Les frontières spatio-temporelles et sociales de la région
18La région connue sous le nom de Costa Cuca ne correspond à aucune entité territoriale administrative officielle. Le nom est visible sur quelques rares panneaux de signalisation (en venant du município de Flores notamment). Mais la reconnaissance officielle s’arrête là. En fait, la dénomination « Costa Cuca » appartient davantage au registre de l’oralité qu’à celui de l'écrit9. Cependant, si la Costa Cuca n’a pas de contours politico-administratifs officiellement reconnus, ses frontières n’en sont pas moins marquées par des repères géographiques, agricoles et sociaux parfaitement opératoires pour les personnes qui y vivent. D’après ses habitants, la Costa Cuca se distingue tout d’abord de la « Costa Grande » (appelée parfois « Boca Costa »), la zone de piémont de la Sierra Madre située plus à l’est ; elle diffère également de la « Costa », la plaine littorale et côtière ; enfin, elle se différencie des « Altos », l’ensemble des hautes terres.

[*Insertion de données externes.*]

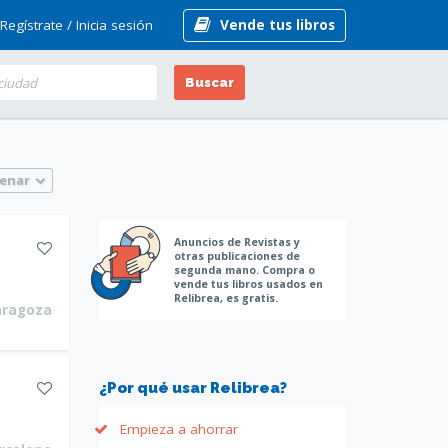
Regístrate /
Inicia sesión
Vende tus libros
Buscar
enar
Anuncios de Revistas y
otras publicaciones de
segunda mano. Compra o
vende tus libros usados en
Relibrea, es gratis.
aragoza
¿Por qué usar Relibrea?
Empieza a ahorrar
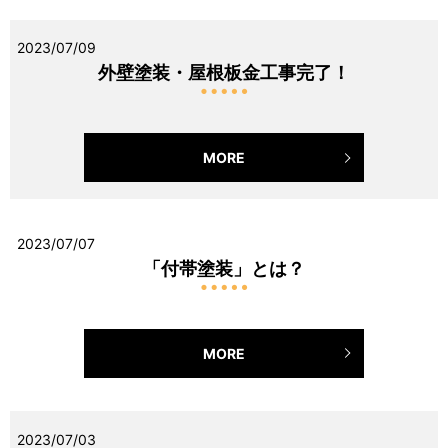
2023/07/09
外壁塗装・屋根板金工事完了！
MORE
2023/07/07
「付帯塗装」とは？
MORE
2023/07/03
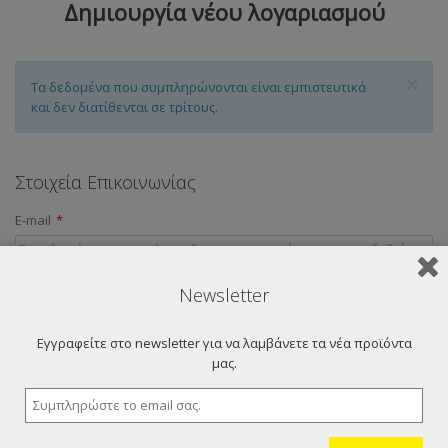
Δημιουργία νέου λογαριασμού
×
Τα δεδομένα που συμπληρώνονται είναι εμπιστευτικά
και δεν διατίθενται σε τρίτους.
Στοιχεία Επικοινωνίας
E-mail
*
Όνομα
*
Newsletter
Εγγραφείτε στο newsletter για να λαμβάνετε τα νέα προϊόντα
Επίθετο
*
μας.
Διεύθυνση Εργασίας
*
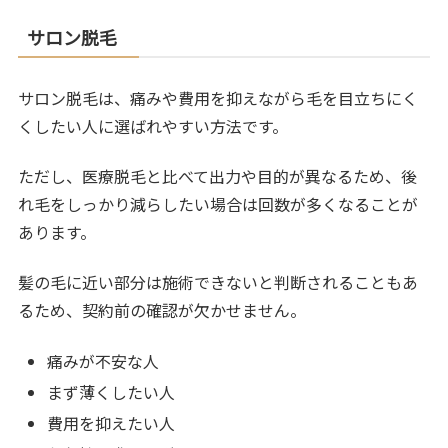
サロン脱毛
サロン脱毛は、痛みや費用を抑えながら毛を目立ちにく
くしたい人に選ばれやすい方法です。
ただし、医療脱毛と比べて出力や目的が異なるため、後
れ毛をしっかり減らしたい場合は回数が多くなることが
あります。
髪の毛に近い部分は施術できないと判断されることもあ
るため、契約前の確認が欠かせません。
痛みが不安な人
まず薄くしたい人
費用を抑えたい人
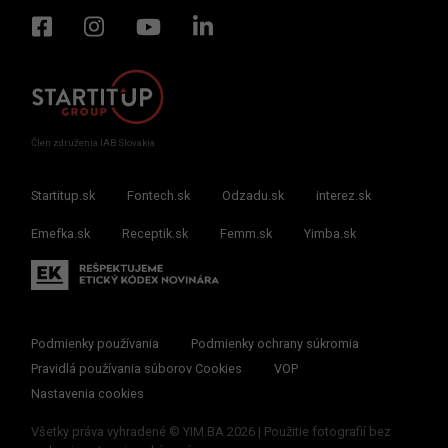
Člen združenia IAB Slovakia
Startitup.sk
Fontech.sk
Odzadu.sk
interez.sk
Emefka.sk
Receptik.sk
Femm.sk
Yimba.sk
Podmienky používania
Podmienky ochrany súkromia
Pravidlá používania súborov Cookies
VOP
Nastavenia cookies
Všetky práva vyhradené © YIM.BA 2026 | Použitie fotografií bez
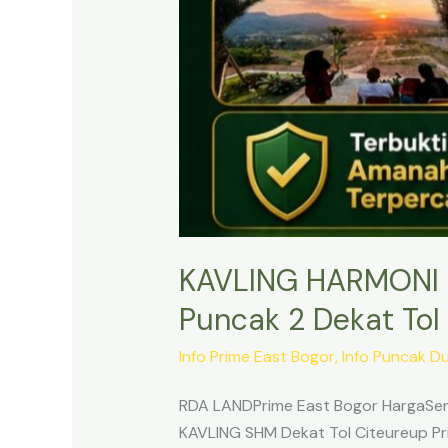
KAVLING HARMONI 
Puncak 2 Dekat Tol 
Info Prime East Bogor
,
Info Puncak D
RDA LANDPrime East Bogor HargaSert
KAVLING SHM Dekat Tol Citeureup Pri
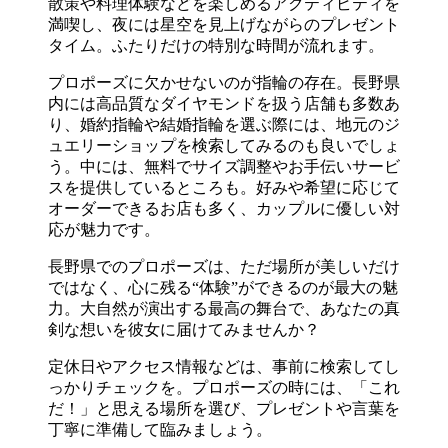
散策や料理体験などを楽しめるアクティビティを
満喫し、夜には星空を見上げながらのプレゼント
タイム。ふたりだけの特別な時間が流れます。
プロポーズに欠かせないのが指輪の存在。長野県
内には高品質なダイヤモンドを扱う店舗も多数あ
り、婚約指輪や結婚指輪を選ぶ際には、地元のジ
ュエリーショップを検索してみるのも良いでしょ
う。中には、無料でサイズ調整やお手伝いサービ
スを提供しているところも。好みや希望に応じて
オーダーできるお店も多く、カップルに優しい対
応が魅力です。
長野県でのプロポーズは、ただ場所が美しいだけ
ではなく、心に残る“体験”ができるのが最大の魅
力。大自然が演出する最高の舞台で、あなたの真
剣な想いを彼女に届けてみませんか？
定休日やアクセス情報などは、事前に検索してし
っかりチェックを。プロポーズの時には、「これ
だ！」と思える場所を選び、プレゼントや言葉を
丁寧に準備して臨みましょう。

19Des associations – combinant divers facteurs géographiques, sociaux et agricoles – donnent finalement naissance à un espace reconnu comme distinct des autres. La délimitation de cet espace permet aux habitants de se repérer et de se différencier de leurs voisins. Par exemple, les acheteurs de café affirment que la Costa Cuca réunit les municípios « strictement caféiers » de Colomba, Flores et Coatepeque. Les habitants de la Costa Cuca, quant à eux, disent que les Altos sont peuplés d’« Indiens plus ou moins primitifs » qui survivent sur des parcelles plantées en maïs, en haricot et en courge (milpas). Ils disent aussi que la Costa Grande est « peuplée de fainéants » et qu’on y cultive des produits d’exportation dans d’immenses propriétés sous-exploitées. Enfin, ils déclarent que la Costa est « américaine », car dominée par de gigantesques domaines sucriers, cotonniers et d’élevage dont « on ne voit jamais les propriétaires ». L’ensemble de ces catégories spatio-temporelles peut être résumé sous la forme des équivalences suivantes :
20Altos = Indiens = milpas
21Costa Grande = Métis = haciendas/fincas
22Costa = Étrangers = ingenios/haciendas/huleras
23Le contraste affiché par les habitants de la Costa Cuca entre « eux » et leurs voisins, les » autres », ne signifie pourtant pas qu'il n’existe aucune différenciation sociale à l’intérieur de la région. De même, le fait que les habitants de la Costa Cuca ne partagent pas un même ethnonyme – et le fait qu’ils occupent des positions socioéconomiques très inégales – ne contredit pas l’existence d’un sentiment d’appartenance à une même région. Néanmoins, pour l’instant, retenons simplement que chaque groupe d’acteurs a tendance à se comparer à un groupe d’acteurs de statut comparable à l’échelle nationale ou interrégionale. Par exemple, les finqueros de la Costa Cuca se considèrent comme « les seuls vrais et purs caféiculteurs » du pays. Les ouvriers de plantation se présentent quant à eux comme « les travailleurs les plus courageux et les plus fidèles de toute la côte ».
L’ORGANISATION DE LA PRODUCTION DU CAFÉ SUR LA COSTA CUCA
24L’omniprésence du café sur la Costa Cuca est frappante pour le voyageur. C’est à peine si l’on peut distinguer d’autres cultures. Parfois, des rangs de bananiers longent un chemin. Plus rarement on aperçoit des plantations de cardamome dans les zones les moins accessibles des propriétés. Les caoutchoutiers et autres cacaoyers sont tout à fait résiduels. Pour trouver quelques pieds de maïs et de haricots, il faut pénétrer dans un campement ouvrier et visiter le petit jardin d'une famille.
L’omniprésence du café
25Environ 58 % de la Costa Cuca est plantée en café, ce qui représente près de 15000 hectares sur les 25 500 hectares que compte la région. Le município de Colomba livre la plus forte production de café du pays : environ 11 500 tonnes de café déparché (oro), soit plus de 6 % de la production nationale totale en 1987. À titre comparatif, le município de El Tumbador – le plus gros producteur du département de San Marcos – produisait 2800 tonnes de café oro la même année (Direction générale des Statistiques ou DGE 1983 : 262)10.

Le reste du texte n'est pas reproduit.